Caroline Darian a aussi ressassé ses souvenirs familiaux, après avoir appris la soumission chimique dont sa mère et elle ont été victimes. Cette responsable en communication de 43 ans a livré son témoignage dans un livre paru le 6 avril, Et j’ai cessé de t’appeler Papa. La mère de Caroline, la soixantaine, a découvert avoir été droguée par son mari avec un mélange de somnifères et d’anxiolytiques «dans son café noir, ou son verre de table». Pendant au moins huit ans, jusqu’en 2020, le mari lui a fait subir des viols, inconsciente, par plus de 70 hommes. Quelque 20 000 photos et vidéos prises par le mari, et des conversations sur des forums, ont été analysées par la police. Caroline a découvert deux photos où elle figure, prises en 2015 et 2018, dont elle n’a aucun souvenir. On la voit allongée sur un lit, endormie, dans un sous-vêtement qui n’est pas le sien. Elle doit maintenant vivre avec cette question : «Que s’est-il passé avant, après la prise de ces photos ?»

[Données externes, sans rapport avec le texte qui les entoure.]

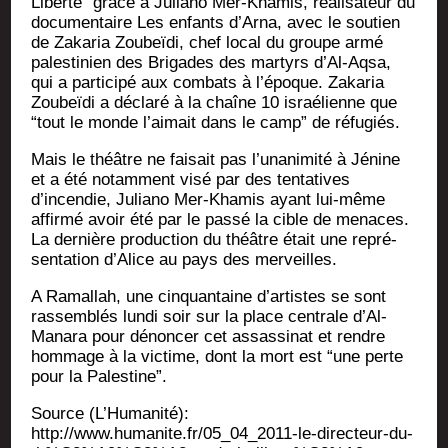
Liber­té” grâce à Julia­no Mer-Kha­mis, réa­li­sa­teur du
docu­men­taire Les enfants d’Arna, avec le sou­tien
de Zaka­ria Zou­beï­di, chef local du groupe armé
pales­ti­nien des Bri­gades des mar­tyrs d’Al-Aqsa,
qui a par­ti­ci­pé aux com­bats à l’époque. Zaka­ria
Zou­beï­di a décla­ré à la chaîne 10 israé­lienne que
“tout le monde l’aimait dans le camp” de réfugiés.
Mais le théâtre ne fai­sait pas l’unanimité à Jénine
et a été notam­ment visé par des ten­ta­tives
d’incendie, Julia­no Mer-Kha­mis ayant lui-même
affir­mé avoir été par le pas­sé la cible de menaces.
La der­nière pro­duc­tion du théâtre était une repré­
sen­ta­tion d’Alice au pays des merveilles.
A Ramal­lah, une cin­quan­taine d’artistes se sont
ras­sem­blés lun­di soir sur la place cen­trale d’Al-
Manara pour dénon­cer cet assas­si­nat et rendre
hom­mage à la vic­time, dont la mort est “une perte
pour la Palestine”.
Source (L’Humanité):
http://www.humanite.fr/05_04_2011-le-directeur-du-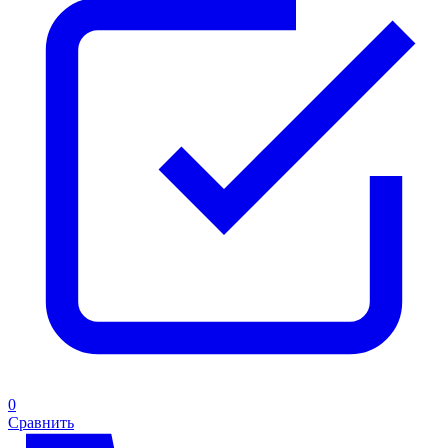
0
Сравнить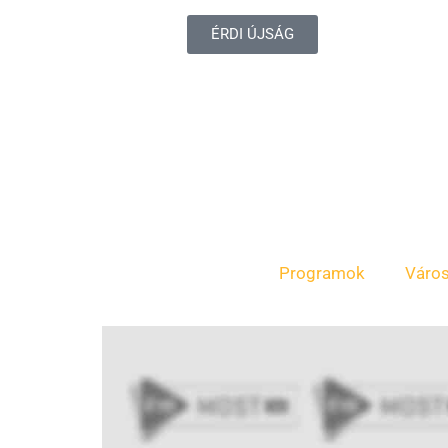
ÉRDI ÚJSÁG
Programok
Váro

Si Caroline Darian se souvient de rares épisodes lointains de menaces de son père contre sa mère, aux yeux de tous, ses parents étaient «un couple de retraités sans histoire, sans problème, très apprécié». Cinquante ans de vie commune, trois enfants, des amis, des loisirs. Le vélo pour lui, la marche et la musique classique pour elle. Ces dernières années, les enfants se sont inquiétés. «Ma mère faisait des amnésies, des insomnies. Elle perdait régulièrement connaissance.» Trois neurologues l’ont examinée, sans rien déceler. «S’ils avaient été sensibilisés à la soumission chimique, ils auraient pu l’identifier», pointe Caroline Darian. «Dans l’inconscient collectif, c’est inconcevable qu’un mari viole sa femme après tant de vie commune.»

Une nouvelle infraction ?

«Cette absence de connaissance des professions médicales, et cette absence de soupçon et d’investigation me choquent», affirme l’avocate Caty Richard, qui plaide pour «des vérifications du sang, des cheveux, de l’urine». Certaines substances restent quelques heures dans le sang, d’autres jusqu’à plusieurs semaines ou mois dans les cheveux. D’autant que «depuis la loi du 3 aout 2018, la soumission chimique est devenu une circonstance aggravante du viol», rappelle-t-elle. Dans ce cas, le crime est passible de vingt ans de réclusion criminelle au lieu de quinze. La soumission chimique est aussi réprimée si elle entraîne la mort, une infirmité permanente ou une incapacité de travail de plus de huit jours.

Que faire alors des autres cas, pourtant nombreux?? «Cela peut être des gens qui apportent à un dîner des gâteaux bourrés de tranquillisants, une mère qui donne des médicaments à ses enfants pour qu’ils s’endorment, le mari qui shoote sa femme pour pouvoir sortir avec ses copains…», énumère Me Richard. L’avocate plaide pour créer une infraction «à part entière», afin que toute soumission chimique puisse être condamnée.